Effect of rosuvastatin on co-administered medicinal products: Vitamin K antagonists: As with other HMG-CoA reductase inhibitors, the initiation of treatment or dosage up-titration of Rovastin in patients treated concomitantly with vitamin K antagonists (e.g. warfarin or another coumarin anticoagulant) may result in an increase in International Normalised Ratio (INR). Discontinuation or down-titration of Rovastin may result in a decrease in INR. In such situations, appropriate monitoring of INR is desirable.

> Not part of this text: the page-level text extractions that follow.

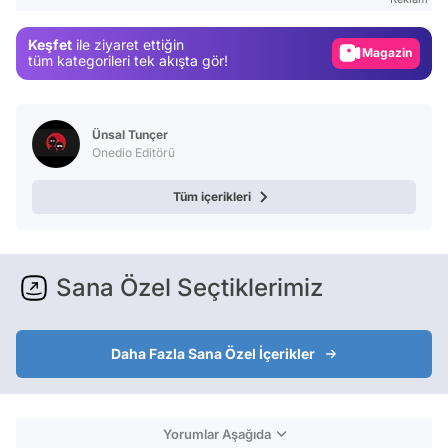
Magazin
Keşfet
ile ziyaret ettiğin
Video
tüm kategorileri tek akışta gör!
Test
Ünsal Tunçer
Onedio Editörü
Tüm içerikleri
Sana Özel Seçtiklerimiz
Daha Fazla Sana Özel İçerikler
Yorumlar Aşağıda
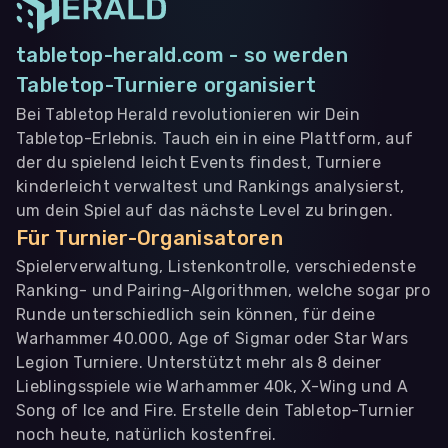
tabletop-herald.com - so werden
Tabletop-Turniere organisiert
Bei Tabletop Herald revolutionieren wir Dein
Tabletop-Erlebnis. Tauch ein in eine Plattform, auf
der du spielend leicht Events findest, Turniere
kinderleicht verwaltest und Rankings analysierst,
um dein Spiel auf das nächste Level zu bringen.
Für Turnier-Organisatoren
Spielerverwaltung, Listenkontrolle, verschiedenste
Ranking- und Pairing-Algorithmen, welche sogar pro
Runde unterschiedlich sein können, für deine
Warhammer 40.000, Age of Sigmar oder Star Wars
Legion Turniere. Unterstützt mehr als 8 deiner
Lieblingsspiele wie Warhammer 40k, X-Wing und A
Song of Ice and Fire. Erstelle dein Tabletop-Turnier
noch heute, natürlich kostenfrei.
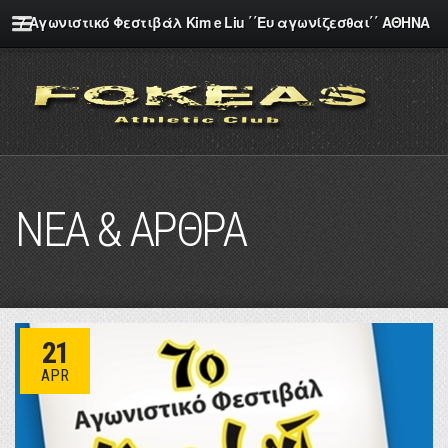
7 Αγωνιστικό Φεστιβάλ Kim e Liu ΄΄Ευ αγωνίζεσθαι΄΄ ΑΘΗΝΑ
ΝΕΑ & ΑΡΘΡΑ
21
APR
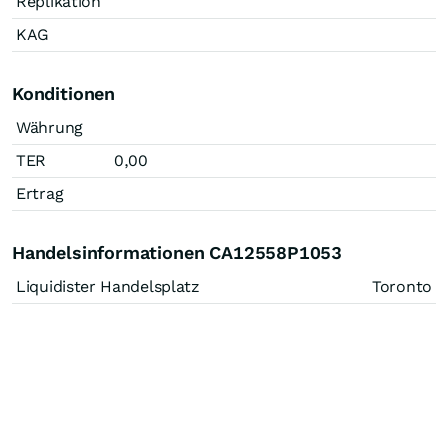
Replikation
KAG
Konditionen
Währung
TER
0,00
Ertrag
Handelsinformationen CA12558P1053
Liquidister Handelsplatz
Toronto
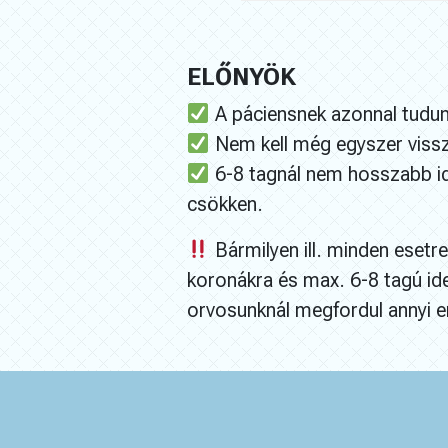
ELŐNYÖK
A páciensnek azonnal tudunk
Nem kell még egyszer vissza
6-8 tagnál nem hosszabb ide
csökken.
Bármilyen ill. minden esetr
koronákra és max. 6-8 tagú ide
orvosunknál megfordul annyi er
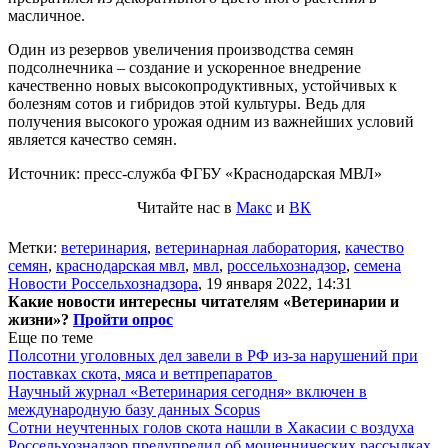
масличное.
Один из резервов увеличения производства семян
подсолнечника – создание и ускоренное внедрение
качественно новых высокопродуктивных, устойчивых к
болезням сотов и гибридов этой культуры. Ведь для
получения высокого урожая одним из важнейших условий
является качество семян.
Источник: пресс-служба ФГБУ «Краснодарская МВЛ»
Читайте нас в
Макс
и
ВК
Метки:
ветеринария
,
ветеринарная лаборатория
,
качество
семян
,
краснодарская мвл
,
мвл
,
россельхознадзор
,
семена
Новости Россельхознадзора
,
19 января 2022, 14:31
Какие новости интересны читателям «Ветеринарии и
жизни»?
Пройти опрос
Еще по теме
Полсотни уголовных дел завели в РФ из-за нарушений при
поставках скота, мяса и ветпрепаратов
Научный журнал «Ветеринария сегодня» включен в
международную базу данных Scopus
Сотни неучтенных голов скота нашли в Хакасии с воздуха
Россельхознадзор предупредил об мошеннических рассылках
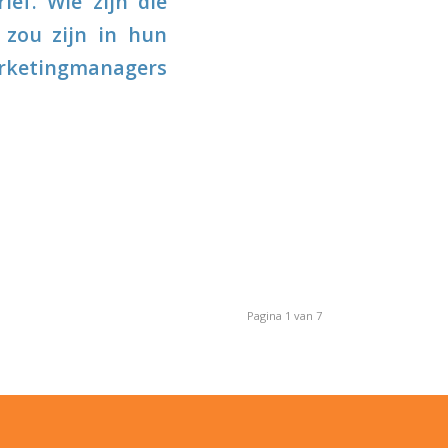
ef. Wie zijn die
 zou zijn in hun
marketingmanagers
Pagina 1 van 7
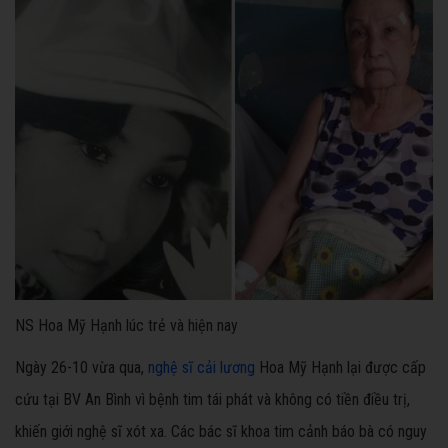
NS Hoa Mỹ Hạnh lúc trẻ và hiện nay
Ngày 26-10 vừa qua,
nghệ sĩ
cải lương
Hoa Mỹ Hạnh lại được cấp
cứu tại BV An Bình vì bệnh tim tái phát và không có tiền điều trị,
khiến giới nghệ sĩ xót xa. Các bác sĩ khoa tim cảnh báo bà có nguy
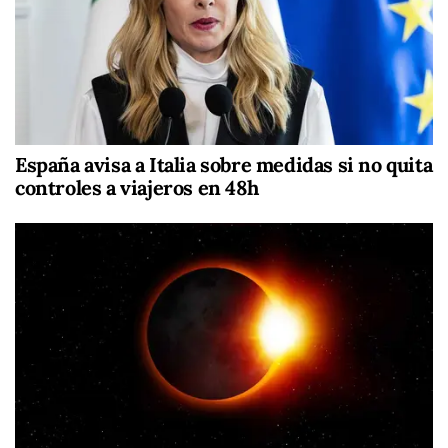
España avisa a Italia sobre medidas si no quita
controles a viajeros en 48h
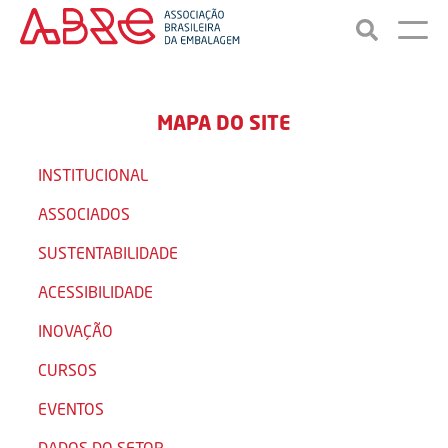
MAPA DO SITE
INSTITUCIONAL
ASSOCIADOS
SUSTENTABILIDADE
ACESSIBILIDADE
INOVAÇÃO
CURSOS
EVENTOS
DADOS DO SETOR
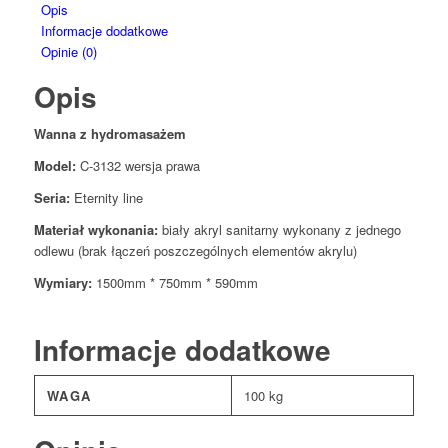
Opis
Informacje dodatkowe
Opinie (0)
Opis
Wanna z hydromasażem
Model:
C-3132 wersja prawa
Seria:
Eternity line
Materiał wykonania:
biały akryl sanitarny wykonany z jednego
odlewu (brak łączeń poszczególnych elementów akrylu)
Wymiary:
1500mm * 750mm * 590mm
Informacje dodatkowe
WAGA
100 kg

Oral contraceptive/hormone replacement therapy (HRT): Concomitant use of Rovastin and an oral contraceptive may increase ethinyl estradiol and norgestrel. These increased plasma levels should be considered when selecting oral contraceptive doses. There are no pharmacokinetic data available in subjects taking concomitant Rovastin and HRT and therefore a similar effect cannot be excluded. However, the combination has been extensively used in women in clinical trials and was well tolerated.
Other medicinal products: Digoxin: No clinically relevant interaction with digoxin is expected.
Paediatric population: The extent of interactions in the paediatric population is not known.